Stored items from a collection »
-=-=-=-=-
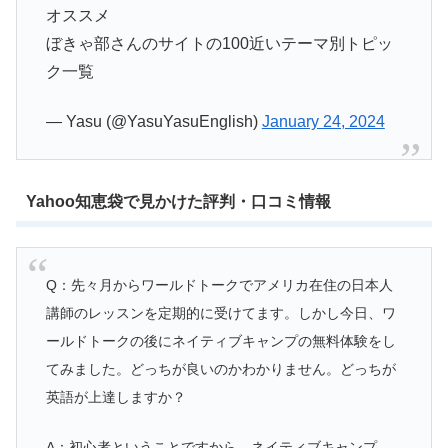
オススメ
ぼきゃ部さんのサイトの100近いテーマ別トピッ
ク一覧
— Yasu (@YasuYasuEnglish)
January 24, 2024
Yahoo知恵袋で見かけた評判・口コミ情報
Q：先々月からワールドトークでアメリカ在住の日本人
講師のレッスンを定期的に受けてます。しかし今日、ワ
ールドトークの後にネイティブキャンプの無料体験をし
てみました。どっちが良いのかわかりません。どっちが
英語が上達しますか？
A：初心者ということですから、ネイティブキャンプ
-=-=-=-=-
Exercise directions » Your reply must reproduce all of the entries exactly and contain no pictures.

Solution to this problem »
オススメ
ぼきゃ部さんのサイトの100近いテーマ別トピッ
ク一覧
— Yasu (@YasuYasuEnglish)
January 24, 2024
Yahoo知恵袋で見かけた評判・口コミ情報
Q：先々月からワールドトークでアメリカ在住の日本人
講師のレッスンを定期的に受けてます。しかし今日、ワ
ールドトークの後にネイティブキャンプの無料体験をし
てみました。どっちが良いのかわかりません。どっちが
英語が上達しますか？
A：初心者ということですから、ネイティブキャンプ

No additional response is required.